The Second Spanish Republic (1931-1939) provided a boost for women's sport. The gender difference was eliminated across the sporting disciplines. Consequently, different women's sports associations arose. In addition, as confirmed by Hurtado, "importance was given to the technical content rather than frivolous commentary in the press and swimming, playing tennis in the Baños del Carmen, as well as hiking and athletics for women were promoted, even holding various championships in Malaga, which mostly coincided with Feria".

However, everything changed when Franco came to power. Unfortunately, our leading lady was hardly able to test those waters. She died in 1940 aged 32, the victim of typhus, commonly known at that time as 'el piojo verde' (the green louse) as the typhus virus is transmitted by lice, and which became an epidemic in Spain in the 1940s.

"She was buried wearing her Sporting Malaga shirt in San Rafael cemetery in the presence of many players and team-mates who shared clandestine matches and line-ups with her," said Hurtado. As to her biggest supporter, Father Míguez, nicknamed 'the father of the poor', we do know that he died four years earlier, in August 1936, "after being tortured, then shot, by militia troops in the well-known 'Camino Suárez' district".

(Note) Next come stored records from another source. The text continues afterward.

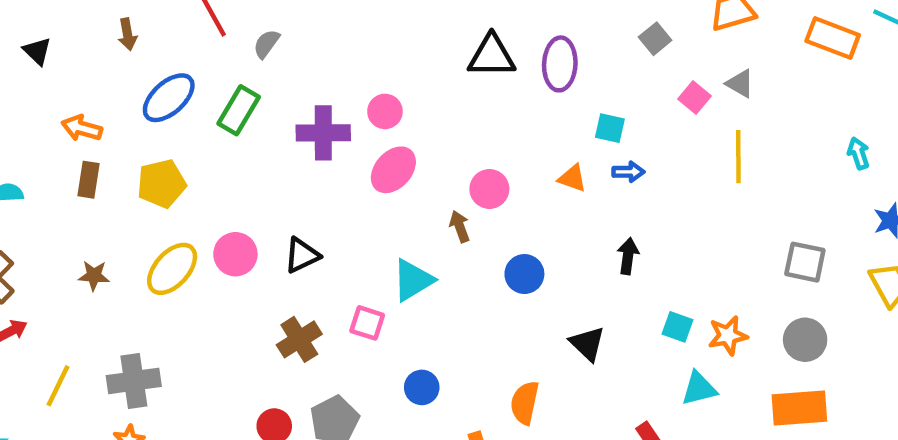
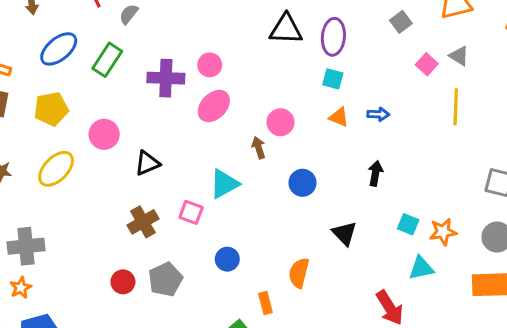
cyan square: (610, 128) -> (333, 79), moved
pink circle: (235, 254) -> (104, 134), moved

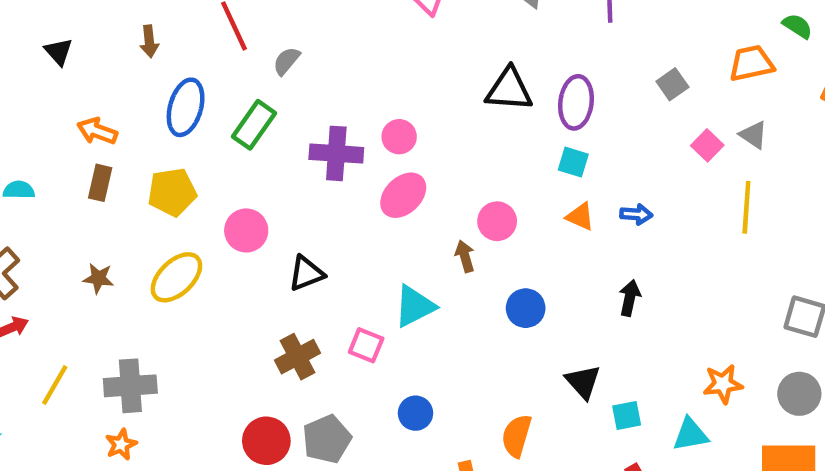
blue ellipse: (59, 49) -> (186, 107), turned -36
cyan square: (408, 224) -> (627, 415), moved, turned -35
red circle: (123, 282) -> (266, 441), size x1.4

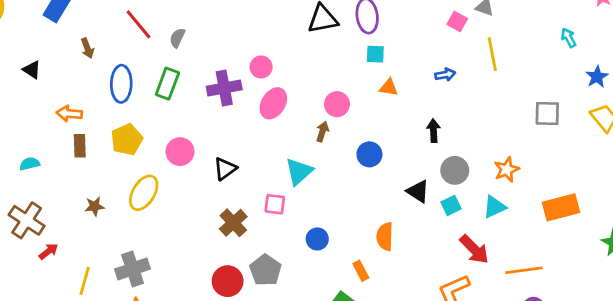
blue arrow: (636, 214) -> (445, 75), moved
brown arrow: (465, 256) -> (322, 132), turned 48
gray circle: (799, 394) -> (455, 170), moved

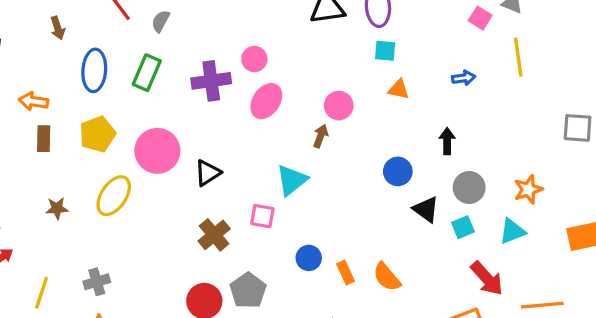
pink circle: (180, 152) -> (157, 151), size x1.4
blue circle: (369, 154) -> (398, 171), moved
orange semicircle: (385, 237) -> (387, 277), moved, turned -44
gray cross: (133, 269) -> (97, 282), size x0.7
orange rectangle: (361, 271) -> (346, 272), moved

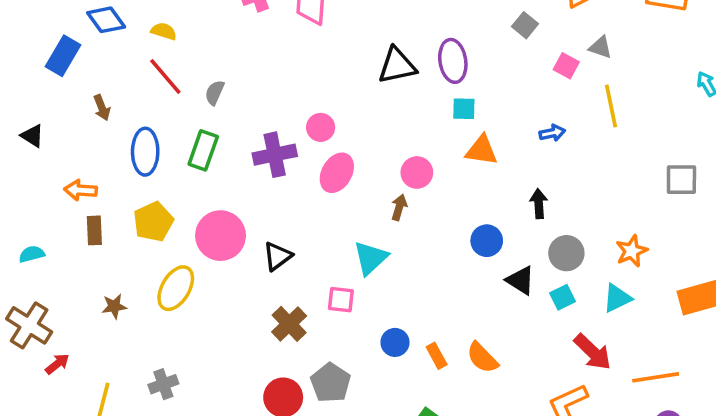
orange triangle: (399, 89) -> (482, 150), size x1.4

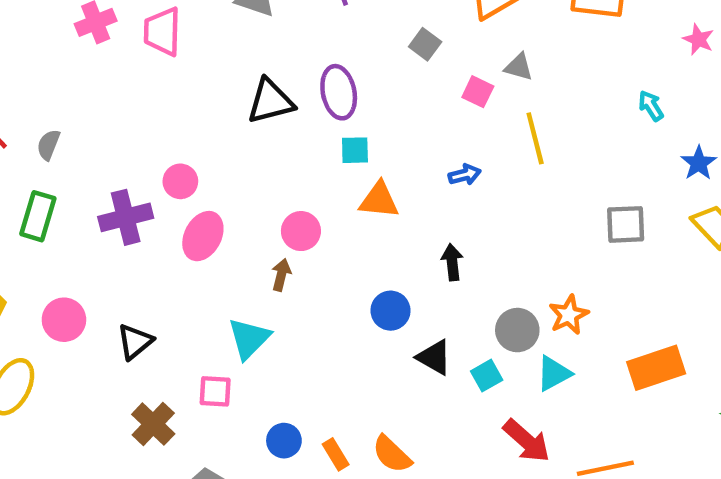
pink circle: (221, 236) -> (64, 320), size x0.7
gray circle: (566, 253) -> (517, 330), moved

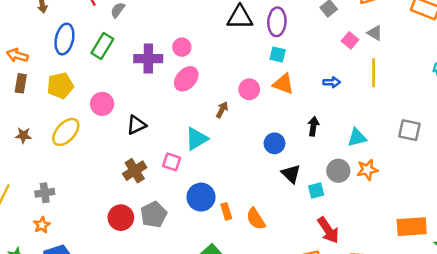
pink circle: (301, 231) -> (249, 89), moved
orange rectangle: (656, 368) -> (412, 227), moved
cyan triangle: (554, 373) -> (357, 137), moved
blue circle: (284, 441) -> (201, 197), size x1.5

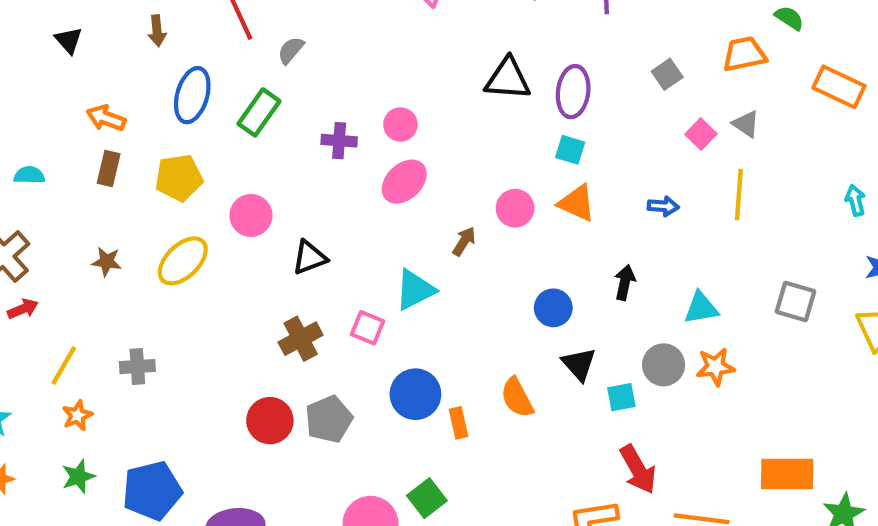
purple cross: (148, 59) -> (339, 141), size x0.7
orange semicircle: (256, 219) -> (517, 398), moved
orange star: (42, 225) -> (77, 415), moved

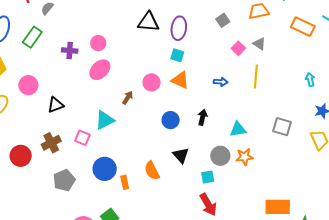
blue circle: (553, 308) -> (171, 120), moved
cyan square: (621, 397) -> (208, 177), moved
red circle: (270, 421) -> (21, 156), moved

A street named in her honour

At the beginning of this year the mayor of Malaga, Francisco de la Torre, signed off the decision to allow the naming of a street after this trailblazing sportswoman from Malaga. This became a reality this week with a road next to the San Miguel cemetery in the Olletas area of the city, close to where she was born in 1908, being chosen to be named Ana Carmona Ruiz in her honour. A plaque will be installed shortly.